Non cerchiamo un dipendente

O meglio, stiamo cercando un freelance. Non è venuto in mente che probabilmente lo facciamo perché ci mancano competenze su qualcosa in particolare relativo ad uno specifico progetto? E che forse poi non ci serviranno una volta terminata l’attività? Un bravo libero professionista deve sapersi gestire il tempo in modo da mantenere le proprie attività di networking ed avere sempre un paio di clienti attivi. Occupare il 100% del proprio tempo per un singolo cliente significa che in realtà la scelta professionale che si vuole perseguire è quella del dipendente, non quella del freelance. Diventa anche opportuno avere l’onestà intellettuale di chiedere al cliente se è interessato all’assunzione.

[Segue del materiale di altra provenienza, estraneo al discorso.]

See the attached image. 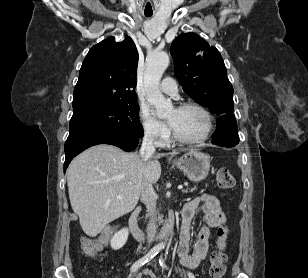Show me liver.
I'll list each match as a JSON object with an SVG mask.
<instances>
[{
    "label": "liver",
    "mask_w": 308,
    "mask_h": 278,
    "mask_svg": "<svg viewBox=\"0 0 308 278\" xmlns=\"http://www.w3.org/2000/svg\"><path fill=\"white\" fill-rule=\"evenodd\" d=\"M163 155L144 161L136 153L100 144L72 160L67 170L69 199L86 235L95 237L108 223L135 208L142 185L159 180L158 159Z\"/></svg>",
    "instance_id": "1"
}]
</instances>
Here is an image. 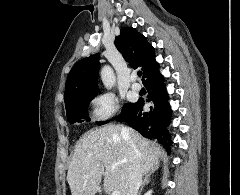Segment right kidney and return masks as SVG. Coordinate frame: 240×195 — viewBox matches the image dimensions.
Here are the masks:
<instances>
[{
    "label": "right kidney",
    "mask_w": 240,
    "mask_h": 195,
    "mask_svg": "<svg viewBox=\"0 0 240 195\" xmlns=\"http://www.w3.org/2000/svg\"><path fill=\"white\" fill-rule=\"evenodd\" d=\"M144 195H152V189H149V191H146V193H144Z\"/></svg>",
    "instance_id": "right-kidney-1"
}]
</instances>
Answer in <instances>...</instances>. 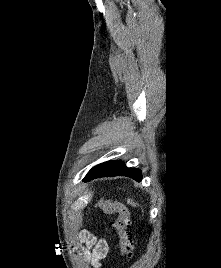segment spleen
Instances as JSON below:
<instances>
[{
  "label": "spleen",
  "instance_id": "spleen-1",
  "mask_svg": "<svg viewBox=\"0 0 221 268\" xmlns=\"http://www.w3.org/2000/svg\"><path fill=\"white\" fill-rule=\"evenodd\" d=\"M127 203H128V204H131V205H133V206L136 205L134 202L130 201V199L127 200Z\"/></svg>",
  "mask_w": 221,
  "mask_h": 268
}]
</instances>
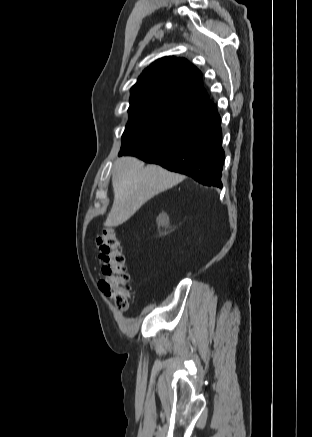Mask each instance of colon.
<instances>
[{"label":"colon","mask_w":312,"mask_h":437,"mask_svg":"<svg viewBox=\"0 0 312 437\" xmlns=\"http://www.w3.org/2000/svg\"><path fill=\"white\" fill-rule=\"evenodd\" d=\"M96 244L103 264L99 286L119 309L125 310L129 306L130 286L120 239L113 229L108 228L97 237Z\"/></svg>","instance_id":"colon-1"}]
</instances>
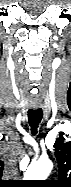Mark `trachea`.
Instances as JSON below:
<instances>
[{"label": "trachea", "instance_id": "3493384b", "mask_svg": "<svg viewBox=\"0 0 71 187\" xmlns=\"http://www.w3.org/2000/svg\"><path fill=\"white\" fill-rule=\"evenodd\" d=\"M42 117L43 112L41 108L28 110V120L33 135L37 134L38 125L41 122Z\"/></svg>", "mask_w": 71, "mask_h": 187}]
</instances>
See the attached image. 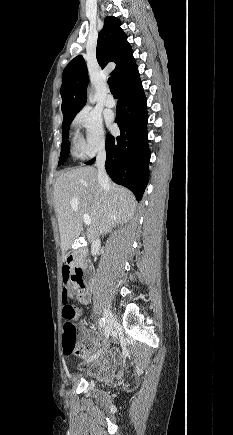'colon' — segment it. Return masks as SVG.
<instances>
[{
  "label": "colon",
  "mask_w": 233,
  "mask_h": 435,
  "mask_svg": "<svg viewBox=\"0 0 233 435\" xmlns=\"http://www.w3.org/2000/svg\"><path fill=\"white\" fill-rule=\"evenodd\" d=\"M77 276L69 267H65L63 270V283L65 285H75L78 283ZM78 311L73 306L69 298H64V308L62 311L63 326H62V350L68 355H81V348L78 346V331L75 323V318Z\"/></svg>",
  "instance_id": "obj_1"
}]
</instances>
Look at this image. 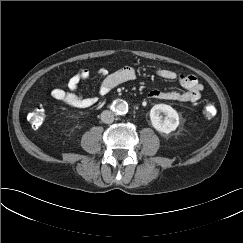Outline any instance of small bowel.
<instances>
[{
  "label": "small bowel",
  "instance_id": "small-bowel-1",
  "mask_svg": "<svg viewBox=\"0 0 243 243\" xmlns=\"http://www.w3.org/2000/svg\"><path fill=\"white\" fill-rule=\"evenodd\" d=\"M158 75L165 80L178 79L179 83L186 89L184 92L178 90L162 91L158 89L151 90L148 94L150 99L170 100L181 103H194L201 97L203 90L202 84L191 74H177L171 69H160ZM136 77V70L131 66L122 67L114 72H108L101 68L91 75L88 69H81L74 74L63 87L56 88L51 92L53 99L73 108L85 109L95 105L97 97H83L77 90L79 84L83 81L94 78H101V84L98 91L100 96H106L112 89L118 85L131 81Z\"/></svg>",
  "mask_w": 243,
  "mask_h": 243
}]
</instances>
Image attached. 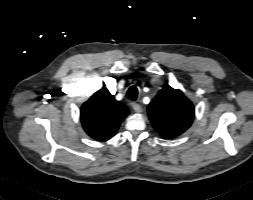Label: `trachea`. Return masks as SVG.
I'll return each instance as SVG.
<instances>
[{
  "label": "trachea",
  "mask_w": 253,
  "mask_h": 200,
  "mask_svg": "<svg viewBox=\"0 0 253 200\" xmlns=\"http://www.w3.org/2000/svg\"><path fill=\"white\" fill-rule=\"evenodd\" d=\"M137 95L138 89L136 86H131L126 93V97L132 101H135L137 99Z\"/></svg>",
  "instance_id": "trachea-1"
}]
</instances>
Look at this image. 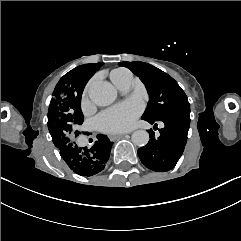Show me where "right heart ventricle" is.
<instances>
[{
  "label": "right heart ventricle",
  "mask_w": 241,
  "mask_h": 241,
  "mask_svg": "<svg viewBox=\"0 0 241 241\" xmlns=\"http://www.w3.org/2000/svg\"><path fill=\"white\" fill-rule=\"evenodd\" d=\"M111 79L118 88H121L131 80V74L127 70L117 69L113 71Z\"/></svg>",
  "instance_id": "obj_1"
}]
</instances>
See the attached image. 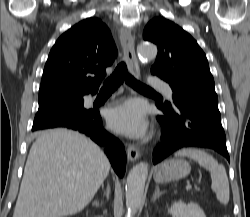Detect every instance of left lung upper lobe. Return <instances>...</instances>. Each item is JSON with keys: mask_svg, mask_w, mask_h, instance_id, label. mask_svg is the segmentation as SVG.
Returning a JSON list of instances; mask_svg holds the SVG:
<instances>
[{"mask_svg": "<svg viewBox=\"0 0 250 217\" xmlns=\"http://www.w3.org/2000/svg\"><path fill=\"white\" fill-rule=\"evenodd\" d=\"M143 38L158 46L151 73L169 83L174 104L176 94L216 95L206 55L189 33L164 17H156L146 25ZM164 105L172 107L168 102Z\"/></svg>", "mask_w": 250, "mask_h": 217, "instance_id": "left-lung-upper-lobe-1", "label": "left lung upper lobe"}]
</instances>
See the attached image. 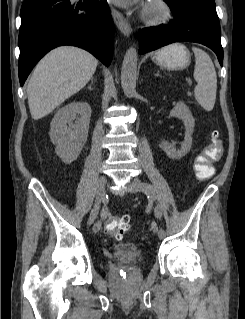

Telelavoro solo a chi se lo merita

Ormai lavorare in un’azienda diffusa è abbastanza comune, o almeno lo è nel ramo del knowledge work. Noi stessi incoraggiamo questo concetto spronando i dipendenti a prestare il proprio servizio da spazi di coworking o da altre aziende, come ospiti. Questo però non significa poter fare telelavoro in orari improbabili o in strutture inadeguate. Ad esempio, se il lavoro richiesto necessita di confronto continuo con il team, bisogna innanzitutto valutare se la propria connessione sia idonea a consentirlo e se l’ufficio in cui si risiede è sufficientemente silenzioso o insonorizzato per permettere lo svolgimento di lunghe sessioni di call. Situazioni quali: ADSL ai limiti del ridicolo, la mancanza di un supporto hardware ottimale, prime tra tutte le cuffie con riduzione del rumore, sono solo alcuni esempi che esprimono l’impossibilità di lavorare da dove si vuole.

Ogni cosa al suo tempo

È facilmente intuibile per quale motivo alcuni freelance facciano questa scelta professionale, innanzitutto la totale autonomia nel gestire il proprio tempo di lavoro. Il voler fare il remote worker è certamente un privilegio che mai deve impattare negativamente sul lavoro dell’intero team. Forzare i propri ritmi o allungare il ciclo del feedback perché si è abituati a lavorare in notturna non facilita il lavoro in un gruppo, anzi lo rallenta e rischia di inficiarne la qualità, con ricadute disastrose. Ecco perché abitudini come lavorare di notte, da soli o nei weekend, non sono viste di buon occhio dalle aziende soprattutto da quelle realtà che cercano una competenza particolare da inserire nel team.
In sostanza alle aziende non piacciono i mercenari del codice ma cercano professionisti che sappiano portare valore aggiunto in quello che fanno, che abbiano voglia e capacità di aggiornarsi costantemente e che sappiano lavorare con le persone, anche da remoto, con atteggiamento costruttivo.